FakeSpotter: A Simple yet Robust Baseline for Spotting AI-Synthesized Fake Faces Instead of using the last layer as the input to the classifier (the bottom diagram), it uses layer-wise features as the input for the classifier.

Detecting and Simulating Artifacts in GAN Fake Images A GAN simulator, AutoGAN, that can simulate the artifacts produced by the common GAN models. This provides the training dataset in detecting GAN-based generators.

Fighting Fake News: Image Splice Detection via Learned Self-Consistency This paper uses the automatically recorded photo EXIF metadata (information recorded by the cameras) to train a classifier in determining whether the metadata is consistent. It examines two random patches and predicts whether they have consistent meta-data.

The learned consistency model can be applied to an image and learn whether their meta-data is self-consistent, i.e. they are created from the same source.

Tampering Detection and Localization through Clustering of Camera-Based CNN Features The image forgery detection assumes images are composed of different camera models. Here is the model design.

Exploiting Spatial Structure for Localizing Manipulated Image Regions It develops a CNN-LSTM model to detect the boundary between the original and the manipulated region.

Exploiting Spatial Structure for Localizing Manipulated Image Regions The paper approaches the problem like an object segmentation problem in which the object is the tampered region. This system is composed of two Faster R-CNN network. The first one takes the original image in detecting artifacts like strong contrast difference and unnatural tampered boundaries. The second one takes input extracted from a steganalysis rich model filter layer to discover the noise inconsistency between the original image and tampered regions.

Exposing Digital Forgeries in Interlaced and De-Interlaced Video

As quoted from the paper:

For de-interlaced video, we explicitly model the correlations introduced by de-interlacing algorithms, and show how tampering can destroy these correlations. For the interlaced video, we measure the inter-field and inter-frame motions which for an authentic video are the same, but for a doctored video may be different.

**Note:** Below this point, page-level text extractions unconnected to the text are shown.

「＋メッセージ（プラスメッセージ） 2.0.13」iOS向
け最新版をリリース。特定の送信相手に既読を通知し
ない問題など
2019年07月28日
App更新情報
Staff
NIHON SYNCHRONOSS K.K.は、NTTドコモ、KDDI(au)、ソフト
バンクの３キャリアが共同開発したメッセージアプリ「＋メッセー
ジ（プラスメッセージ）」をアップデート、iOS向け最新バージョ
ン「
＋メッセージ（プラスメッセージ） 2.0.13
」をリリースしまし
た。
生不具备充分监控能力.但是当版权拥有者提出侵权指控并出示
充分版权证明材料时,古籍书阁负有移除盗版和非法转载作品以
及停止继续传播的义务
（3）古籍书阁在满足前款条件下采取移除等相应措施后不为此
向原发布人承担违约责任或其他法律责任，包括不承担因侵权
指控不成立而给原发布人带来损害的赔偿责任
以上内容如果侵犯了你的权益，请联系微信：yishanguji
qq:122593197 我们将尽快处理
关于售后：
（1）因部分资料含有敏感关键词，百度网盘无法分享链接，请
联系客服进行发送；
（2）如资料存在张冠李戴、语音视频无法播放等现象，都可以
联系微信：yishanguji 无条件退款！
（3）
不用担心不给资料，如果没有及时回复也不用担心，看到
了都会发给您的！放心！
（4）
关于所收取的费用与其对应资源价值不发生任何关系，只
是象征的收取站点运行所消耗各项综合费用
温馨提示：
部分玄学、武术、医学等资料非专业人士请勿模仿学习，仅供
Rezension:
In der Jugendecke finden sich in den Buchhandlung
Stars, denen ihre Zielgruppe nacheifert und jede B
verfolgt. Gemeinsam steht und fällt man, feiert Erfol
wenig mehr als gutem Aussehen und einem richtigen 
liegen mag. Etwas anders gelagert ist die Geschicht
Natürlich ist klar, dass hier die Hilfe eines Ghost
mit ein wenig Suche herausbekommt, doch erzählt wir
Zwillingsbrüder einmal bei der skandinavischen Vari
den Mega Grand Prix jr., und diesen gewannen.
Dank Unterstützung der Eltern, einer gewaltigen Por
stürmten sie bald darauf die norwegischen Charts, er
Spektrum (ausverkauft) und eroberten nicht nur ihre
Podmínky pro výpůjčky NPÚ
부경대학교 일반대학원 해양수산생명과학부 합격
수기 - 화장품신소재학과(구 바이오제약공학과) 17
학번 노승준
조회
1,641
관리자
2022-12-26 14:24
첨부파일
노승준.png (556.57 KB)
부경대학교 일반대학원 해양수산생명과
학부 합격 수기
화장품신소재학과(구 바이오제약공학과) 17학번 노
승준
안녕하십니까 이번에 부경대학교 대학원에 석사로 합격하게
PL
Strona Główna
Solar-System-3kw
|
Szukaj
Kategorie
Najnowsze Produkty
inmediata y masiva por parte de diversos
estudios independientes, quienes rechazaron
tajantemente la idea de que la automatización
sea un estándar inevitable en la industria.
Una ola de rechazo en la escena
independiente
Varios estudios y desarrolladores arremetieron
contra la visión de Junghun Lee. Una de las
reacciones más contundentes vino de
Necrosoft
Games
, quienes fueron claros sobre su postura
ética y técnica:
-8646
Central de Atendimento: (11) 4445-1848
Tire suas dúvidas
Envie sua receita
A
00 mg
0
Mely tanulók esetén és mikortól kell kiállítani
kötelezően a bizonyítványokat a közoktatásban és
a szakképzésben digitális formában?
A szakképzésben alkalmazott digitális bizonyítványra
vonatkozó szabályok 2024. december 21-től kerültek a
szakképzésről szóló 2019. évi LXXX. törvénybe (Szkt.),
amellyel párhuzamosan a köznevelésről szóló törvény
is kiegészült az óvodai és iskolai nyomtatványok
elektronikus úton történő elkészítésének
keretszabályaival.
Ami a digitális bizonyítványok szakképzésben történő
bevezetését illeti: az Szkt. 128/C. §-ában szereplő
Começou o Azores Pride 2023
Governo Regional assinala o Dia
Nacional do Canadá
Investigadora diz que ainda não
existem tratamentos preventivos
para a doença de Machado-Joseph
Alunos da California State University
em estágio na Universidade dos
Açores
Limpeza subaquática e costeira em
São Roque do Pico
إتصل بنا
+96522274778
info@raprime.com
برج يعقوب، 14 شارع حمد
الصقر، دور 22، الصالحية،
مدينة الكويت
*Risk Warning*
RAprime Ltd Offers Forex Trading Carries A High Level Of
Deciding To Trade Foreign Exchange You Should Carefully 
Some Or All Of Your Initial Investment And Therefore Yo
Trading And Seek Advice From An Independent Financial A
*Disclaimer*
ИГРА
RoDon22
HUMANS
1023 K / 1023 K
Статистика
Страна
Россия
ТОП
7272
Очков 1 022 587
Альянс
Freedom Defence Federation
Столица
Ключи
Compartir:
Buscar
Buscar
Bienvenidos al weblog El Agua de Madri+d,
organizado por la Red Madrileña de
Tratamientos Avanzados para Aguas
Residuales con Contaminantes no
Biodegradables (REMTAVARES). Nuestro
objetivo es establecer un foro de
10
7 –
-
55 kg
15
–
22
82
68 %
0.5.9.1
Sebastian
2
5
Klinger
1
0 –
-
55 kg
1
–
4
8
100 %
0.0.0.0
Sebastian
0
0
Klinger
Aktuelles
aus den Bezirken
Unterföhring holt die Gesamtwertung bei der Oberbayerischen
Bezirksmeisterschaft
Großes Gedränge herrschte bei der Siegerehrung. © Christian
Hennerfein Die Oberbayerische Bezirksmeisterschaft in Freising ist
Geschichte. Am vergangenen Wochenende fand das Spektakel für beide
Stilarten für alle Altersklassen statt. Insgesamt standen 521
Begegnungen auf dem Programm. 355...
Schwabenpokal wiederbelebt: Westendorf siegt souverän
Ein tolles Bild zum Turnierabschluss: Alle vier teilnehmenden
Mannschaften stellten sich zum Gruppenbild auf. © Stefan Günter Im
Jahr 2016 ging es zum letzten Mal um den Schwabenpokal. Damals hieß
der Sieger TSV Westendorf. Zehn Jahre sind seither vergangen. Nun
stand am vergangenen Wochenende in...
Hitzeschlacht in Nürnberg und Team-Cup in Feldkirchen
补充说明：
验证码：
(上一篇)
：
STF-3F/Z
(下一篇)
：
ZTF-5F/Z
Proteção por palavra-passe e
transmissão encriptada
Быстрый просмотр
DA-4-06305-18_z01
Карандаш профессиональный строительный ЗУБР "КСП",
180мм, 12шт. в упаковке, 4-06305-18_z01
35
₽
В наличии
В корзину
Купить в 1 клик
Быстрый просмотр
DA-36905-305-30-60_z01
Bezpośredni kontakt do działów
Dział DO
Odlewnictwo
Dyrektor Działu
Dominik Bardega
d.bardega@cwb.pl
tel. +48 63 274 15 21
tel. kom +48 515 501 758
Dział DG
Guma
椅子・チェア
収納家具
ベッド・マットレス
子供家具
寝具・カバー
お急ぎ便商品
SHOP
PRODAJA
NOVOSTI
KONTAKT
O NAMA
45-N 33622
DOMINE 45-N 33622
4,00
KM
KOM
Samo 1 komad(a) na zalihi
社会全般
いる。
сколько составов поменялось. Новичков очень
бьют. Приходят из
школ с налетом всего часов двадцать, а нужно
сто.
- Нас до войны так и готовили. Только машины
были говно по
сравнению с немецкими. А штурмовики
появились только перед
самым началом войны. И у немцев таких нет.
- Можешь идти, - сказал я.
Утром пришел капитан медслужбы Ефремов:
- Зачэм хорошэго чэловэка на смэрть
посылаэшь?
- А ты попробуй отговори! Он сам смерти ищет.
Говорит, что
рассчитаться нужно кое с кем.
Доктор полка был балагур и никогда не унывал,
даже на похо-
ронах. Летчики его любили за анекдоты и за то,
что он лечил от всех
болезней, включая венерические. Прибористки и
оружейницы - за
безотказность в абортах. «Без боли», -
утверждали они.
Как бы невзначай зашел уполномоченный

A Video Forensic Technique for Detecting Frame Deletion and Insertion Detect insertion and deletion of whole frames in digital videos.

Thoughts

When part of the image is manipulated, its statistical information changes. One group of researchers verifies the consistency among these statistics. For example, whether the pose will match with the eye glaze. Some researchers look for abnormality comparing to unmanipulated images. Other researchers may verify its consistency with other parts of the image. In addition, when images are manipulated by certain operations, like warping and blending, there will be traces to be detected. For example, it will show a different frequency spectrum compared to a non-manipulated area. But this type of one-trick pony can be defeated easily. The good news is a chain is only as strong as its weakest link. To win the war, we need to open multiple fronts. We detect many factors instead of just one. However, the rules in such detection are complex. Many researchers switch to deep learning in modeling the classifier. In the beginning, the input features of these classifiers are handcrafted. But as we progress, we start designing DL models to extract these features with supervised learning. But there is an unusual challenge. In most computer vision problems, the training dataset is relatively static. In Deepfakes, technologies change and improve. There are other variants including how well the fabricated videos are produced. The development of such a dataset will be more challenging. That leads to a question of how well a detector can generalize. To answer that, some researchers answer whether some fundamental designs exist among current and future generative models. The current answer leads us to CNN upsampling.

So far, most researches focus on spatial consistency for individual frames. But temporal coherence is a great challenge for fabricated videos. However, processing sequences of frames may make the model training non-management. One possible direction is applying attention in the model design.